The typical American underestimates how many Protestants there are in the U.S., and vastly overestimates the number of religious minorities such as Mormons and Muslims, according to a new study.
Grey Matter Research and Consulting asked 747 U.S. adults to guess what proportion of the American population belongs to each of eight major groups: Protestant, Catholic, Jewish, Mormon, Muslim, atheist/agnostic, believe in God or a higher power but have no particular religious preference, and any other religious group.
The average response was that 24 percent of Americans are Catholic, 20 percent are Protestant, 19 percent are unaffiliated, 8 percent are Jewish, 9 percent are atheist or agnostic, 7 percent are Muslim, 7 percent are Mormon and 5 percent identify with all other religious groups.
Respondents were correct on Catholics — 24 percent of the country is Catholic. But according to the 2008 U.S. Religious Landscape Survey from the Pew Forum on Religion & Public Life, 51 percent are Protestant, 12 percent are unaffiliated, 2 percent are Jewish, 4 percent are atheist/agnostic, less than 1 percent are Muslim, 2 percent are Mormon and 4 percent identify with all other religious groups.
While Protestants make up more than half the U.S. population, Ron Sellers, president of Grey Matter Research, said there are several reasons why there is such a gross underestimation of their numbers.

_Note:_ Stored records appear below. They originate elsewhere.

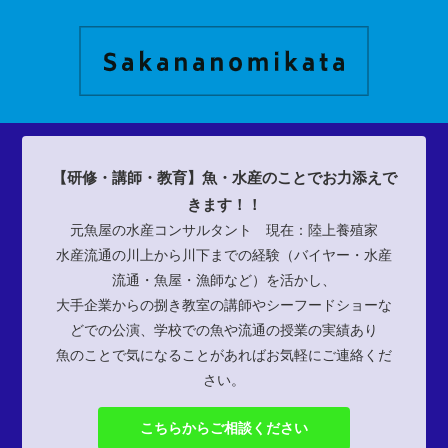
【研修・講師・教育】魚・水産のことでお力添えで
きます！！
元魚屋の水産コンサルタント 現在：陸上養殖家
水産流通の川上から川下までの経験（バイヤー・水産
流通・魚屋・漁師など）を活かし、
大手企業からの捌き教室の講師やシーフードショーな
どでの公演、学校での魚や流通の授業の実績あり
魚のことで気になることがあればお気軽にご連絡くだ
さい。
こちらからご相談ください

“Protestant is an umbrella word that people don’t think of,” he said, noting that people are much more likely to identify with individual Protestant groups, such as Baptist, Methodist or Lutheran, rather than with the Protestant tradition as a whole.
Sellers also mentioned that with Mitt Romney running for president as a Mormon and the current emphasis on Islamic-American relations, “smaller faith groups also may be getting disproportionate media coverage.”
Respondents under age 35 were even more likely than older participants to underestimate the Protestant population. Dan Cox, research director for the Washington-based Public Religion Research Institute, said that may be because young people tend to have more friends who are religiously unaffiliated.
“The religiously unaffiliated and non-Christian groups are increasing, but we aren’t close to 30 percent of Americans identifying as unaffiliated or agnostic,” he said. “We are becoming more religiously diverse — that is entirely true — but we’re a long way from any of these numbers.”